To date, ASM governance and regulation strategies by national governments are often challenged by weak enforcement capacities, conditioning the ASM sector’s risk profile with regards to health and safety, environment, child labor, corruption and conflict. While all these risks have been addressed at a global scale – with variable levels of success – it is in particular the association of artisanal mining and mineral trade with conflict financing in certain regions that has captured international attention in recent years.
ASM Conflict Risks
The risks for companies to directly or indirectly contribute to conflict through sourcing from conflict-affected and high-risk areas have been documented, in particular, in parts of the ASM sector of central-eastern Africa’s Great Lakes Region. Progressive work by the United Nations Panel/Group of Experts on the Democratic Republic of the Congo as well as international civil society has revealed how the systematic plunder of natural resources and other forms of wealth in the country has been associated with war, conflict and associated human rights abuses prevailing in the region for almost two decades.
To mitigate these effects, in 2005, the Group of Experts on the DRC proposed that traceability systems should be developed for all relevant natural resources sourced from the DRC, including the 3T- minerals (tin, tungsten and tantalum ores) as well as gold. In 2010, this thought was further refined into specific due diligence recommendations co-developed by the UN Group of Experts on the DRC and an OECD-hosted multi-stakeholder consultation process. Introducing such due diligence measures in an artisanal environment with its characteristic governance and formalization challenges requires an adapted approach.
Reflecting this context, certification systems have been proposed to verify origin, due diligence and ethical quality of mineral production and trade in conflict-affected and high-risk regions such as eastern-central Africa. Mineral certification is seen as a voluntary or mandatory tool to complement other ASM sector formalization efforts and facilitate standard compliance and due diligence in associated supply chains. In recent years, mineral certification efforts along the supply chain have been partly institutionalized. This was largely due to the impact of international mineral sourcing requirements in association with the conflict mineral rule of the US Dodd-Frank Act. It was further influenced through the establishment of regional standards and regulations through the International Conference on the Great Lakes Region’s Regional Initiative on Natural Resources.

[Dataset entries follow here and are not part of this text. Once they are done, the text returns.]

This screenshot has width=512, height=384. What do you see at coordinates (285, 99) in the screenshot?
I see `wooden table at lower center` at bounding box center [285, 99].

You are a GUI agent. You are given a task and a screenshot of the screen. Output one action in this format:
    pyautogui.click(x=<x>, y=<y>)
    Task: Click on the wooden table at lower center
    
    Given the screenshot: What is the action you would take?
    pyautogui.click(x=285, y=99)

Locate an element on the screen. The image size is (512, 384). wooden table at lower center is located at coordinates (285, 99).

BGR has continuously been engaged in mineral certification, due diligence and ASM formalization efforts in the region and internationally through a number of technical cooperation projects implemented since 2006.
- In response to international calls to constrain the origin of “conflict minerals”, BGR scientists started developing the Analytical Fingerprint (AFP) method to evaluate the mineralogical and geochemical characteristics of individual 3T ore deposits and their differentiating features. Scientific work on this method started as early as 2006 and continues to the present day. It is envisaged that AFP may serve as an optional forensic tool to verify the origin of 3T concentrates in certain types of mineral supply chains.

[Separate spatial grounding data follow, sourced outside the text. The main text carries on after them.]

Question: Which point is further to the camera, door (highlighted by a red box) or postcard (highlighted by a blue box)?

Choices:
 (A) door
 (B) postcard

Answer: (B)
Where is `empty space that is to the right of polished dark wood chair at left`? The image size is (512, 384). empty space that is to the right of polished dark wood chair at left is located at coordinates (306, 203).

- Based on an internal study in 2007, BGR developed and refined the mineral certification concept as well as demonstrated its feasibility on a voluntary base through the G8 pilot project on Certified Trading Chains (CTC), implemented in Rwanda from 2008-2011 in cooperation with government and private sector partners.
- In 2009, a bilateral cooperation program on “Strengthening the transparency and control of the natural resource sector” was initiated between the DR Congo and Germany. The program is currently in its second phase and includes introducing and adapting the CTC concept to the DRC context together with Congolese partner institutions.
- In 2011, BGR joined the German cooperation program “Support to the International Conference on the Great Lakes Region (ICGLR)”. The multi-phase program currently runs until the end of 2016. The BGR module “Support to regional mineral certification” has two components, namely (1) introducing and transferring AFP technology and management capacity into the Great Lakes Region (including establishing the necessary analytical facilities), and (2) supporting ASM formalization and mineral certification in Rwanda and Burundi.
- BGR also provides continuous advisory services to the German government, its international partners, the private sector and civil society on all of the above topics. In this context, BGR further supports special research projects and consultation processes.
- These projects and activities are funded by the Federal Ministry of Economic Cooperation and Development (BMZ) and the Federal Ministry of Economics and Energy (BMWi).